The atomic number of zinc is $29$. Its electronic configuration is $[Ar]3{d^{10}},4{s^2}$. When zinc will lose its two electrons and form $Z{n^{2 + }}$ions, the electronic configuration is changed. The E.C. of $Z{n^{2 + }}$will be $[Ar]3{d^{10}}$. As we can see in the d orbital all the electrons are paired, hence it does not have any unpaired electrons.
The atomic number of iron is $26$. Its electronic configuration is $[Ar]3{d^6},4{s^2}$. When iron will lose its two electrons and form $F{e^{2 + }}$ ions, the electronic configuration is changed.

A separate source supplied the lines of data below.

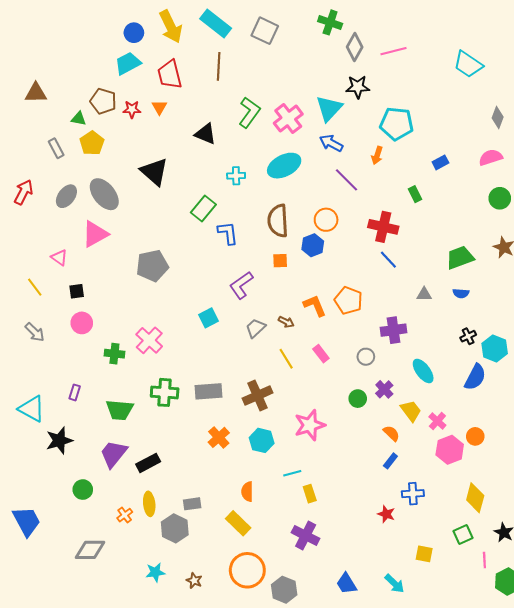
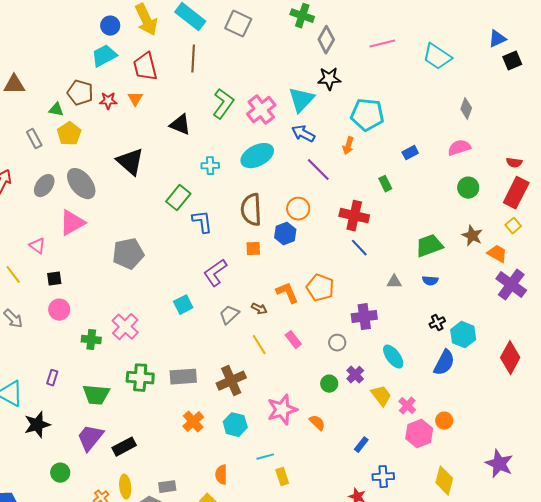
pink line: (393, 51) -> (382, 44), moved
orange semicircle: (391, 433) -> (317, 423), moved

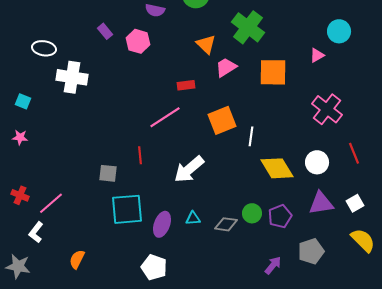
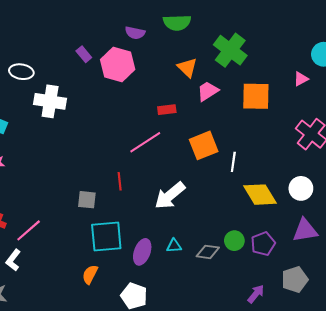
pink hexagon: (138, 41) -> (118, 65), size x1.4
orange semicircle: (77, 259) -> (90, 274), moved

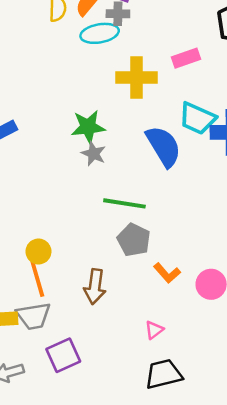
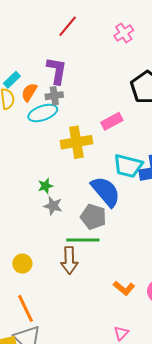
green star: (88, 127) -> (45, 186), size x0.6
gray pentagon: (134, 240) -> (93, 217), moved
yellow circle: (38, 252) -> (22, 264), moved
brown arrow: (95, 287) -> (69, 260), moved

The E.C. of $F{e^{2 + }}$will be $[Ar]3{d^6}$. As we can see in the d orbital all the electrons are not paired, hence it has $4$ unpaired electrons.
The atomic number of Nickel is $28$. Its electronic configuration is $[Ar]3{d^8},4{s^2}$. When nickel will lose its three electrons and form $N{i^{3 + }}$ ions, the electronic configuration is changed. The E.C. of $N{i^{3 + }}$ will be $[Ar]3{d^7}$. As we can see in the d orbital all the electrons are not paired, hence it has $3$ unpaired electrons.
The atomic number of copper is $29$. Its electronic configuration is $[Ar]3{d^{10}},4{s^1}$. When copper will lose its electrons and form $C{u^ + }$ ions, the electronic configuration is changed. The E.C. of $C{u^ + }$ $[Ar]3{d^{10}}$ will be. As we can see in the d orbital all the electrons are paired, hence it has zero unpaired electrons.
Hence, out of the given options $F{e^{2 + }}$ has the most number of unpaired electrons i.e. $4$.

Therefore, Option (B) is correct.

Note:
Elements of the $3d -$series shows great properties of metals like ductility, malleability, and lustre. They also show high melting and boiling points. Due to their small size, they have high ionization enthalpies.